# Hello from Hobart, IN



## Birdman (May 8, 2009)

Welcome,


----------



## khicks12 (Feb 28, 2012)

Welcome fellow Hoosier!


----------



## honeyman46408 (Feb 14, 2003)

Good to see you on here Kenny :thumbsup:


----------



## BSAChris (Jun 2, 2012)

Welcome Kenny! From what I've seen of your area, your bees should have plenty of good forage. I have some friends there by the name of Goodpaster who run an old motorcycle shop on Wisconsin Street, so I get to stop by occasionally and have always been impressed by the different types of plants that grow in the area.


----------



## AmericasBeekeeper (Jan 24, 2010)

Welcome Kenny!


----------



## Lazer128 (Dec 15, 2012)

Welcome to the site!


----------



## Sheddiver (Apr 24, 2013)

Welcome Kenny, I'm also new to beekeeping. I'm just a little south of you in the Hebron area. I'm starting out with 2 hives split from a local beekeeper. I hope that your bees are doing well. Chris


----------



## R Dewhurst (Dec 22, 2012)

Welcome from another hoosier. Shelbyville area here.


----------



## Delta Sun Kenny (May 23, 2013)

Ed, what is the KA9CTT? I see your zip.


----------



## Delta Sun Kenny (May 23, 2013)

Good morning BSACHRIS,
Next time your are in the area stop by and let me brag about my new friends the bees. I really know very little about them but sure have been having a grand time just sitting out there and watching the flights coming and going.


----------



## Delta Sun Kenny (May 23, 2013)

Thanks for the kind words of wisdom. I have not yet had the pleasure of having one get in.


----------



## Delta Sun Kenny (May 23, 2013)

Well hello right back at ya. Good to be among such a lively group. Is Birdman also a beeman?


----------



## Delta Sun Kenny (May 23, 2013)

Thanks, looking forward to some informative chats.


----------



## Delta Sun Kenny (May 23, 2013)

As far as I can tell the whole gang is up and running. Started with one super, than two, now I see the third is going to be needed soon.
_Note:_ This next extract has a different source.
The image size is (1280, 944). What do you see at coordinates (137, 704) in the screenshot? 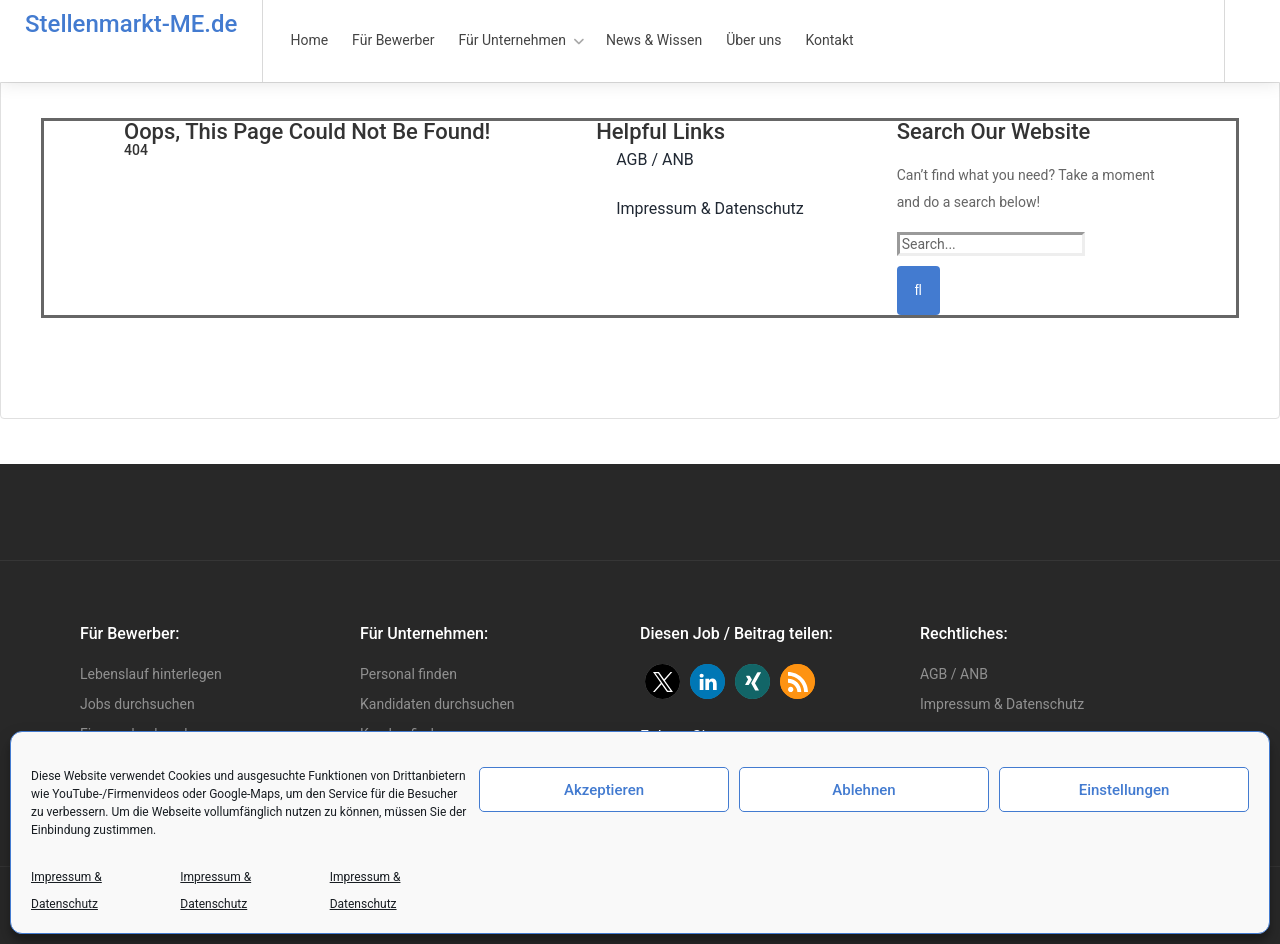 I see `Jobs durchsuchen` at bounding box center [137, 704].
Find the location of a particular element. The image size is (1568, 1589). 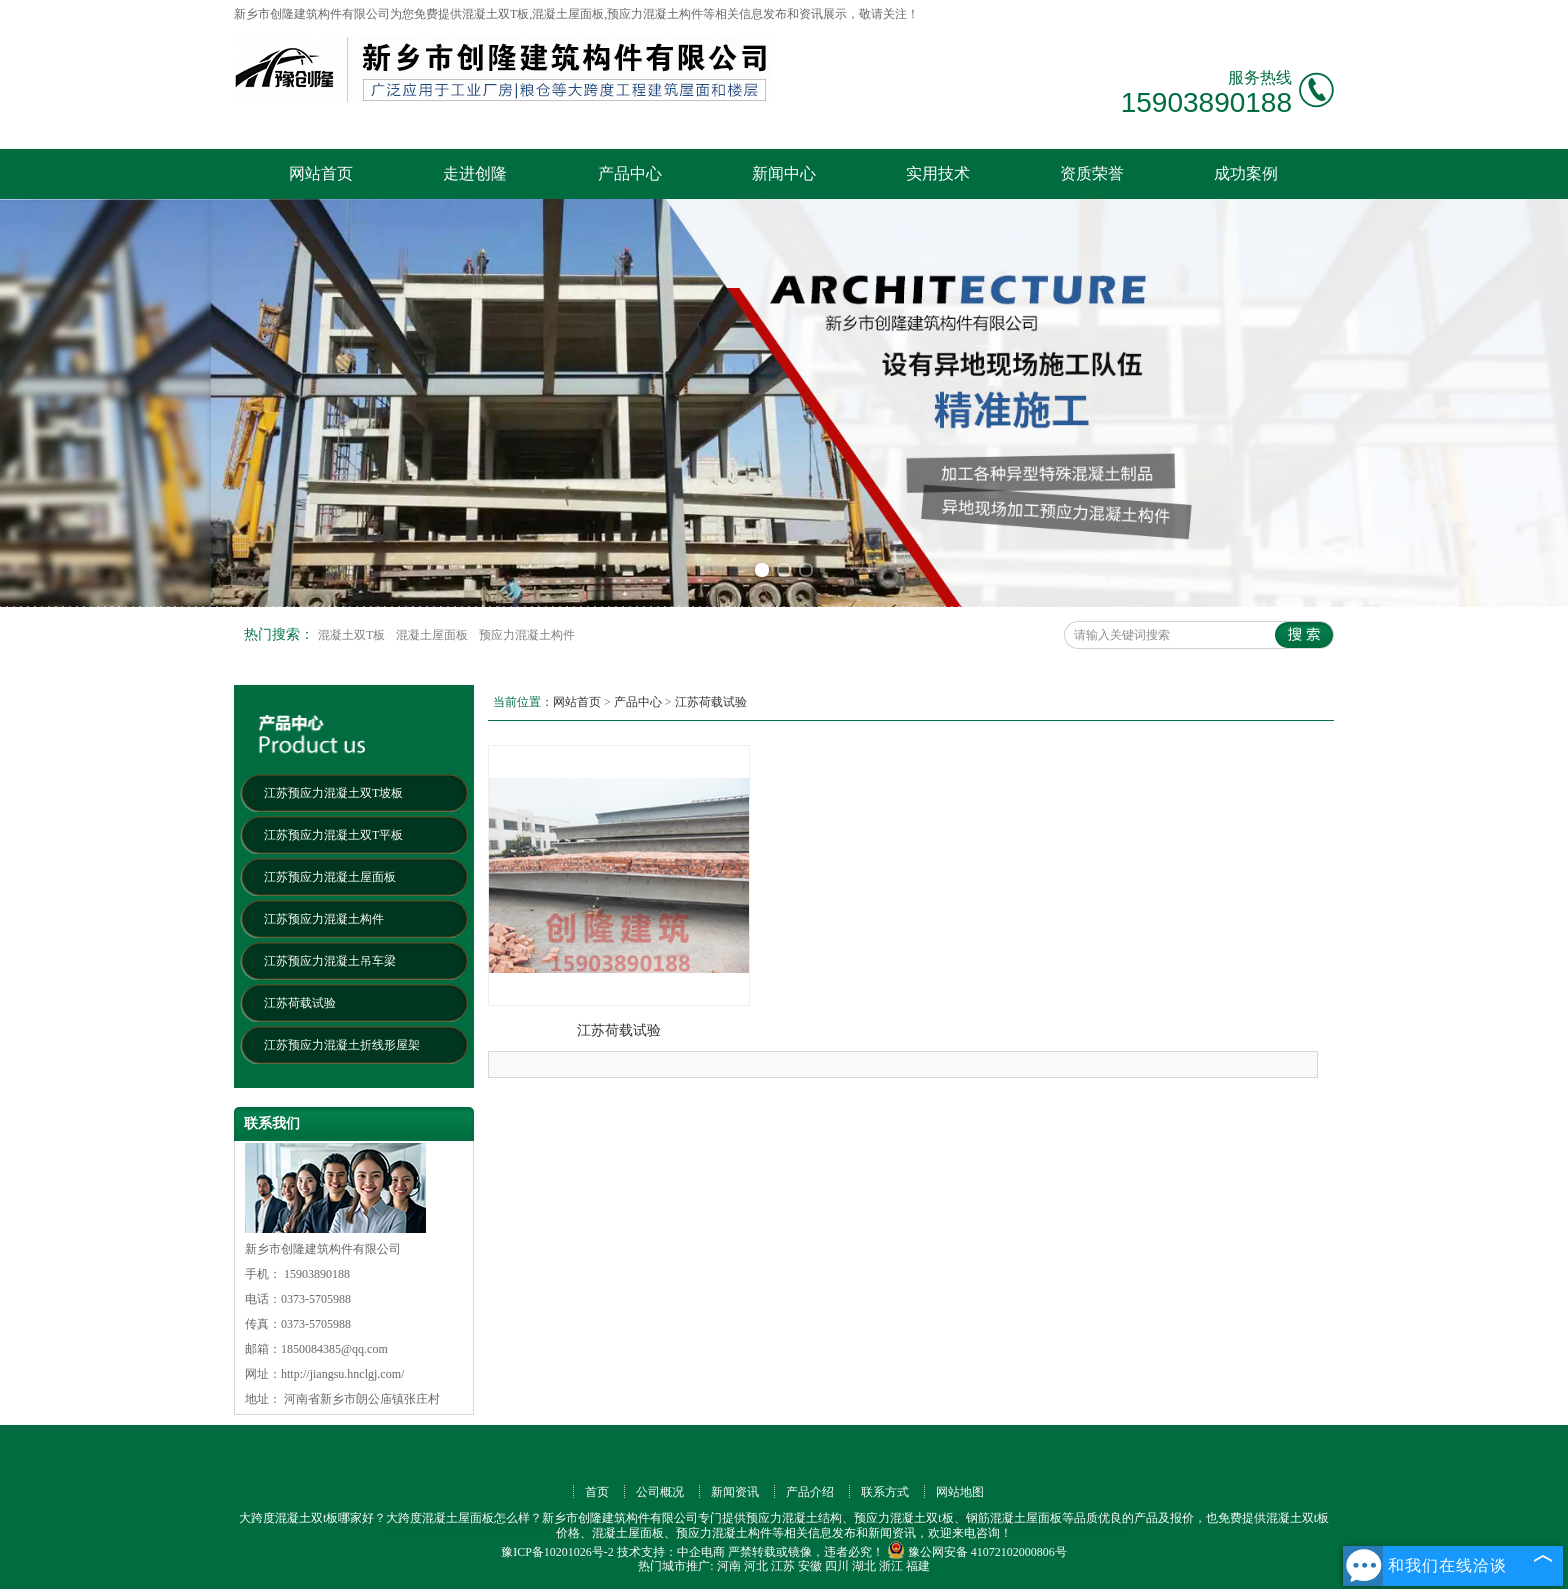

My new hive only came with honey supers so I am going to go about looking for a grood box. I will ask around at the next club meeting.


----------



## Delta Sun Kenny (May 23, 2013)

Hi R. Dewhurst,
I am beginning to see there must be a lot of beekeepers in our NorthEastern section of Hoosier country. Thanks for the greeting.


----------